[Stored data entries]
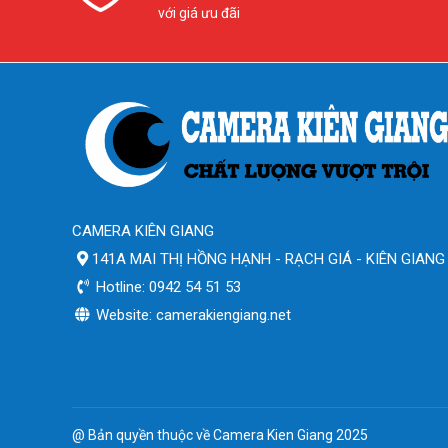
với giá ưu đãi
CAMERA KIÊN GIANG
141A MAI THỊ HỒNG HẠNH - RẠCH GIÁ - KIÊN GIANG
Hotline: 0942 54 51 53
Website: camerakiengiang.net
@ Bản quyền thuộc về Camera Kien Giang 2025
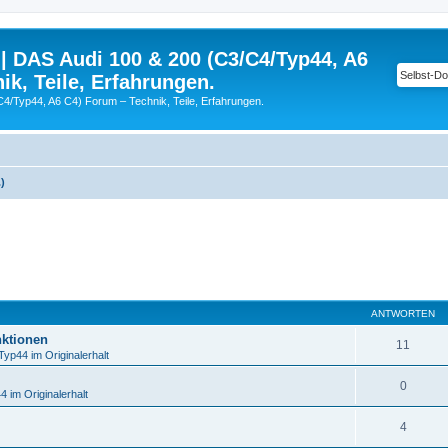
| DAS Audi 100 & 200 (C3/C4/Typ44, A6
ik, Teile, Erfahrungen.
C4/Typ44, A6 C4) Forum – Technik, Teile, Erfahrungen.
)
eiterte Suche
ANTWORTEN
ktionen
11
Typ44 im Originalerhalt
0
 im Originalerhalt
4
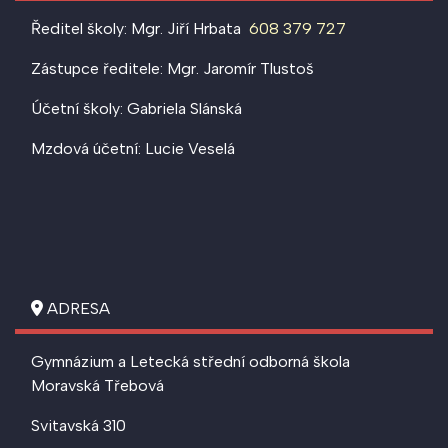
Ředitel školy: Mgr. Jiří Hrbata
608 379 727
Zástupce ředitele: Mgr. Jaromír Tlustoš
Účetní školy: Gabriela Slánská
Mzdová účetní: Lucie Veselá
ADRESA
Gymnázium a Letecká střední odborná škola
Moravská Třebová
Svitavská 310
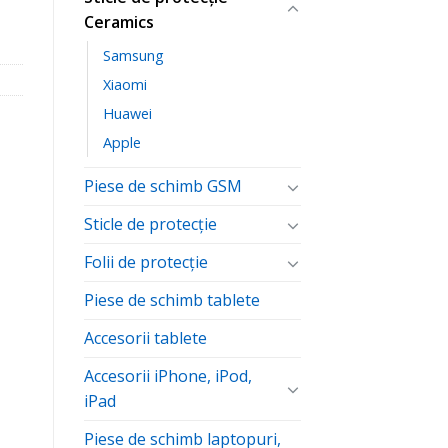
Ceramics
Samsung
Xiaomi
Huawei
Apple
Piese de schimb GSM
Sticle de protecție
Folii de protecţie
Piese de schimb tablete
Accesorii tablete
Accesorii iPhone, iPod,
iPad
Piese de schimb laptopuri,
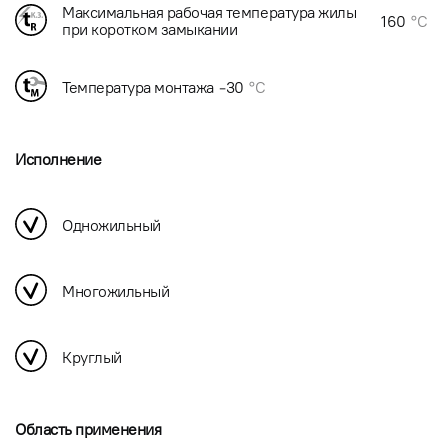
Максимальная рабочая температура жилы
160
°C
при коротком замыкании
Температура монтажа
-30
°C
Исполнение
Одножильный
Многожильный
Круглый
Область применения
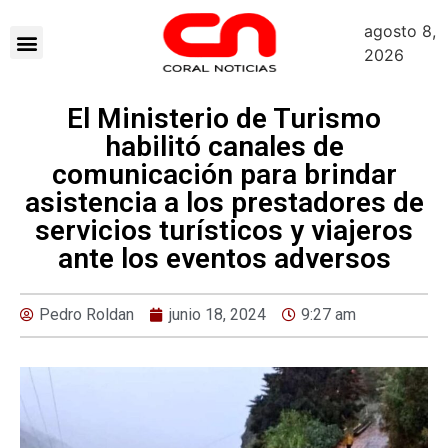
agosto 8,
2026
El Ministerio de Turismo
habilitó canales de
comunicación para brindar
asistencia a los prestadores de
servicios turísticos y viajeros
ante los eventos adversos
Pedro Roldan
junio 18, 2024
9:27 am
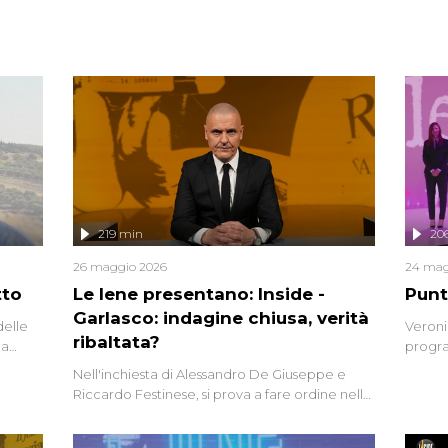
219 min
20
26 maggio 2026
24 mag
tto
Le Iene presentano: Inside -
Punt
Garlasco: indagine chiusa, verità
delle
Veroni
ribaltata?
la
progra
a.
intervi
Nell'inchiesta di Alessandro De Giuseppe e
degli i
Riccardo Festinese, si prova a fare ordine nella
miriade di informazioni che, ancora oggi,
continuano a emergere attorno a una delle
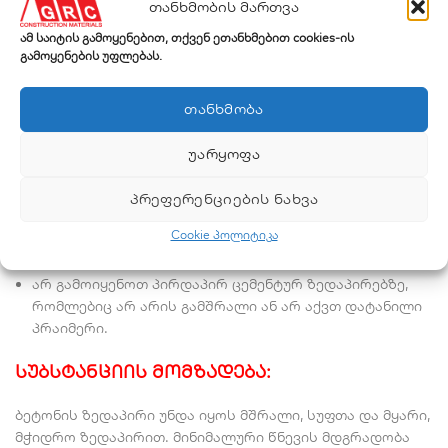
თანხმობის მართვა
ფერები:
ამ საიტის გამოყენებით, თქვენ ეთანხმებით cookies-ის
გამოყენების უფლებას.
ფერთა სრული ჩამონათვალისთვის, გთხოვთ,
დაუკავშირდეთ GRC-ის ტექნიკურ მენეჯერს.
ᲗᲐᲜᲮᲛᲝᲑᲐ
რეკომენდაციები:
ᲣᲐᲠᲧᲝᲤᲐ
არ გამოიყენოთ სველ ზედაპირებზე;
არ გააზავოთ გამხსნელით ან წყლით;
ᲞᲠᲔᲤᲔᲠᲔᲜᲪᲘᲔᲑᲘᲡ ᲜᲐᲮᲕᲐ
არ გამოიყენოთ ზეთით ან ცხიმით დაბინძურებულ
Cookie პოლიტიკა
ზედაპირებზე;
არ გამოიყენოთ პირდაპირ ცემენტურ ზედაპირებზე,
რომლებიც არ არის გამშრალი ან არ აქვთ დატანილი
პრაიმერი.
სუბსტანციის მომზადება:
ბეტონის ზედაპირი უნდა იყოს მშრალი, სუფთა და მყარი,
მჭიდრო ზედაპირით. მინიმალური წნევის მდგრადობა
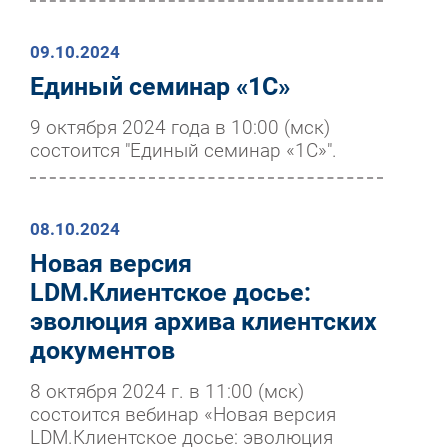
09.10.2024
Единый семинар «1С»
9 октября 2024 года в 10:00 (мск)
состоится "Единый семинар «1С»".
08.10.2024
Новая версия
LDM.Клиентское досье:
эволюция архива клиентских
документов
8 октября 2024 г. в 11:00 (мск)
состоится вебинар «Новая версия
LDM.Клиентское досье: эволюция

» Assignment: What's needed is an exact retyping of the records, pictures excluded.

» Response to the exercise:
với giá ưu đãi
CAMERA KIÊN GIANG
141A MAI THỊ HỒNG HẠNH - RẠCH GIÁ - KIÊN GIANG
Hotline: 0942 54 51 53
Website: camerakiengiang.net
@ Bản quyền thuộc về Camera Kien Giang 2025
| DAS Audi 100 & 200 (C3/C4/Typ44, A6
ik, Teile, Erfahrungen.
C4/Typ44, A6 C4) Forum – Technik, Teile, Erfahrungen.
)
eiterte Suche
ANTWORTEN
ktionen
11
Typ44 im Originalerhalt
0
 im Originalerhalt
4
Ředitel školy: Mgr. Jiří Hrbata
608 379 727
Zástupce ředitele: Mgr. Jaromír Tlustoš
Účetní školy: Gabriela Slánská
Mzdová účetní: Lucie Veselá
ADRESA
Gymnázium a Letecká střední odborná škola
Moravská Třebová
Svitavská 310
Ceramics
Samsung
Xiaomi
Huawei
Apple
Piese de schimb GSM
Sticle de protecție
Folii de protecţie
Piese de schimb tablete
Accesorii tablete
Accesorii iPhone, iPod,
iPad
Piese de schimb laptopuri,
Максимальная рабочая температура жилы
160
°C
при коротком замыкании
Температура монтажа
-30
°C
Исполнение
Одножильный
Многожильный
Круглый
Область применения
agosto 8,
2026
El Ministerio de Turismo
habilitó canales de
comunicación para brindar
asistencia a los prestadores de
servicios turísticos y viajeros
ante los eventos adversos
Pedro Roldan
junio 18, 2024
9:27 am
219 min
20
26 maggio 2026
24 mag
tto
Le Iene presentano: Inside -
Punt
Garlasco: indagine chiusa, verità
delle
Veroni
ribaltata?
la
progra
a.
intervi
Nell'inchiesta di Alessandro De Giuseppe e
degli i
Riccardo Festinese, si prova a fare ordine nella
miriade di informazioni che, ancora oggi,
continuano a emergere attorno a una delle
თანხმობის მართვა
ფერები:
ამ საიტის გამოყენებით, თქვენ ეთანხმებით cookies-ის
გამოყენების უფლებას.
ფერთა სრული ჩამონათვალისთვის, გთხოვთ,
დაუკავშირდეთ GRC-ის ტექნიკურ მენეჯერს.
ᲗᲐᲜᲮᲛᲝᲑᲐ
რეკომენდაციები:
ᲣᲐᲠᲧᲝᲤᲐ
არ გამოიყენოთ სველ ზედაპირებზე;
არ გააზავოთ გამხსნელით ან წყლით;
ᲞᲠᲔᲤᲔᲠᲔᲜᲪᲘᲔᲑᲘᲡ ᲜᲐᲮᲕᲐ
არ გამოიყენოთ ზეთით ან ცხიმით დაბინძურებულ
Cookie პოლიტიკა
ზედაპირებზე;
არ გამოიყენოთ პირდაპირ ცემენტურ ზედაპირებზე,
რომლებიც არ არის გამშრალი ან არ აქვთ დატანილი
პრაიმერი.
სუბსტანციის მომზადება:
ბეტონის ზედაპირი უნდა იყოს მშრალი, სუფთა და მყარი,
მჭიდრო ზედაპირით. მინიმალური წნევის მდგრადობა
09.10.2024
Единый семинар «1С»
9 октября 2024 года в 10:00 (мск)
состоится "Единый семинар «1С»".
08.10.2024
Новая версия
LDM.Клиентское досье:
эволюция архива клиентских
документов
8 октября 2024 г. в 11:00 (мск)
состоится вебинар «Новая версия
LDM.Клиентское досье: эволюция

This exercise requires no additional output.